Naira Climbs to Highest in 5 Weeks After Central Bank Sale

April 16, 2012

Nigeria’s naira strengthened to its highest in more than five weeks after the central bank sold dollars to lenders.

The currency of Africa’s biggest oil producer appreciated 0.1 percent to 157.36 per dollar as of 4:02 p.m. on the interbank market in Lagos, the commercial capital, its strongest since March 9, according to data compiled by Bloomberg.

The Central Bank of Nigeria sold $150 million at a foreign- currency auction today, with lenders buying the entire amount on sale, the Abuja-based bank said in an e-mailed statement. The marginal rate, which is also used as the prevailing exchange rate, strengthened 0.1 percent to 155.69 naira, it said. The central bank which sells foreign currency at auctions on Mondays and Wednesdays to stabilize the naira is the major supplier of foreign exchange, followed by oil companies.

“Dollar sales by the central bank augmented oil industry supply to support the naira,” Sewa Wusu, a currency analyst at lagos-based Sterling Capital Ltd., said by phone today.

The bank only held one auction for the dollar last week as April 9 was a public holiday.

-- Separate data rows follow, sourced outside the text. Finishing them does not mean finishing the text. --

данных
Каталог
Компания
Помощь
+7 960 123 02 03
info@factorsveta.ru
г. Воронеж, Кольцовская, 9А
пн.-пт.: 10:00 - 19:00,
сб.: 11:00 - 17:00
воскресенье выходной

Nigeria sold 183.7 billion naira ($1.2 billion) of Treasury bills on April 11 and 80 billion naira of bills at its open- market operations, the central bank said April 12.

“The naira remains well supported, owing to consistent dollar inflows coupled with regular offerings by major oil firms on the interbank market,” Celeste Fauconnier and Nema Ramkhelawan-Bhana, Africa strategists at Rand Merchant Bank in Johannesburg, wrote in a report today.

Nigeria’s foreign-exchange reserves rose 9.5 percent this year to $36.5 billion as of April 12, according to data compiled by the central bank.

Borrowing costs on domestic 2019 bonds declined 5 basis points, or 0.3 percent, to 15.24 percent, according to April 13 prices on the Financial Markets Dealers Association website. Yields on the West African nation’s $500 million of dollar bonds were unchanged at 5.509 percent in London.

Ghana’s cedi depreciated 0.3 percent to 1.8045 per dollar as of 4:01 p.m. in Accra, the lowest on record since at least June 1993.